Obviosley you wrongly assume I am not learned about the dogs...wrong..

My point is that the dogs are nothing akin to what they were then PERIOD.. they have become a favorite of wanna be working dog breeders who in reality are color breeders. They love using the DDR label and the revisionists history to promote them .. (In the US)... I recently was at a friend in Florida's who was the former head of a K9 dept in a large city there. As we looked over a literal barn full of DDR dogs he admitted that even after 26 years of breeding he cant get to the dog he wanted. That in and of itself could be argued that was his fault but I see very few that can work and stay together. JMO I am not saying there aren't any out there that can get the job done but they are few and far between relative to history


----------



## Brian Anderson

Brian Anderson said:


> Obviosley you wrongly assume I am not learned about the dogs...wrong..
> 
> My point is that the dogs are nothing akin to what they were then PERIOD.. they have become a favorite of wanna be working dog breeders who in reality are color breeders. They love using the DDR label and the revisionists history to promote them .. (In the US)... I recently was at a friend in Florida's who was the former head of a K9 dept in a large city there. As we looked over a literal barn full of DDR dogs he admitted that even after 26 years of breeding he cant get to the dog he wanted. That in and of itself could be argued that was his fault but I see very few that can work and stay together. JMO I am not saying there aren't any out there that can get the job done but they are few and far between relative to history


what is obvious however is my piss poor spelling and typing skills for which I apologize in advance lol


----------



## Gillian Schuler

The DDR dogs developed through an isolated period of 40 years.
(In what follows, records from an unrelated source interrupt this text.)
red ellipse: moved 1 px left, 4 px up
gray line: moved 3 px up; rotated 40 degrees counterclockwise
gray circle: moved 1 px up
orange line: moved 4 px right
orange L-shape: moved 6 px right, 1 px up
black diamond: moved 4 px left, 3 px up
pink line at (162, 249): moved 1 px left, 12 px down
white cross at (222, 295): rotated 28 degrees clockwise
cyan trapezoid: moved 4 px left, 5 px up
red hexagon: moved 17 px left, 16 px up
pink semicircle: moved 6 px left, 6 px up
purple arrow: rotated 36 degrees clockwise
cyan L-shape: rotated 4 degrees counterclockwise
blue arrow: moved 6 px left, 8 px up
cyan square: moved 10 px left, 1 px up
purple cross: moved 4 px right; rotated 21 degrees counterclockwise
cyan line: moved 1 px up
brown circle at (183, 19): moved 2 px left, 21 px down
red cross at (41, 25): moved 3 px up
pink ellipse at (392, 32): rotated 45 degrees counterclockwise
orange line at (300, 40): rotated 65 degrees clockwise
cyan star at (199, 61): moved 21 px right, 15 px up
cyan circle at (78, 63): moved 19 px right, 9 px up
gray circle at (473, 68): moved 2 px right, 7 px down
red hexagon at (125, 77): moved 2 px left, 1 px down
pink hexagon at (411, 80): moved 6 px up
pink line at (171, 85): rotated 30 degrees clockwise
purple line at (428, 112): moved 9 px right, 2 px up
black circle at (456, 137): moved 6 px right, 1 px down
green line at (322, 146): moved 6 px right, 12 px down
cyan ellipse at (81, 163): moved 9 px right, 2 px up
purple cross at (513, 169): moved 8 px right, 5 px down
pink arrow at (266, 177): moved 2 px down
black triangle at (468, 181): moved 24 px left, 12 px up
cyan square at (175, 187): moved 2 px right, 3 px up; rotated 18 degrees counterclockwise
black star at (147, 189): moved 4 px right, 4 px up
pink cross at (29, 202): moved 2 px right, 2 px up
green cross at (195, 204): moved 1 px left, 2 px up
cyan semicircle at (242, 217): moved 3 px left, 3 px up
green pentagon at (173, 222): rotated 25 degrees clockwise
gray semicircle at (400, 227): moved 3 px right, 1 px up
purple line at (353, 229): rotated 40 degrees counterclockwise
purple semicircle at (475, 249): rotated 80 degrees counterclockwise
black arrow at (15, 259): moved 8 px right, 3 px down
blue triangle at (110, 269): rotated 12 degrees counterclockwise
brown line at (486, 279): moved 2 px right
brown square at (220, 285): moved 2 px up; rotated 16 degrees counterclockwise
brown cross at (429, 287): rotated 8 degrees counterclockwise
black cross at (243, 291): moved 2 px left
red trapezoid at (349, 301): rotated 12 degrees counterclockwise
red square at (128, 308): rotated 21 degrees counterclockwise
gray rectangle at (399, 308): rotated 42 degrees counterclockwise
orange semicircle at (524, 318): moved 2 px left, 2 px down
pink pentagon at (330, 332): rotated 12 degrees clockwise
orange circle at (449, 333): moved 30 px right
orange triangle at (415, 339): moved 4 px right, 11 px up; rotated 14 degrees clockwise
Afterwards they were bred with GDR dogs. There are no pure DDR dogs any more. 1989 put paid to it.


----------



## Brian Anderson

Gillian Schuler said:


> The DDR dogs developed through an isolated period of 40 years. Afterwards they were bred with GDR dogs. There are no pure DDR dogs any more. 1989 put paid to it.


Now if you could only convince the ones who keep perpetuating the lie LOL ... there are tons of examples ...I wont drop any names but they are easy to find ..


----------



## Edward Weiss

In a much smaller breed by numbers the the difference between DDR lines and the kennels that continue to breed within these lines is quite evidant. The pictures of Airedales i have posted are all essentially DDR lines and are adverised as such by the breeders. The dogs pictured hunting doing man work and herding are all DDR lines. This not to be meant as a take away from old American hunting lines if you can find them.
The pedigrees of pictured dogs can be easily traced show both DDR origin and the continued breeding isoften quite close among this stock
Before launching into a monologue about working vs show it is interesting what physical appearance drift is apparent in these lines. Below are two kennels a DDR and non DDR German kennel. The later has also imported American dogs.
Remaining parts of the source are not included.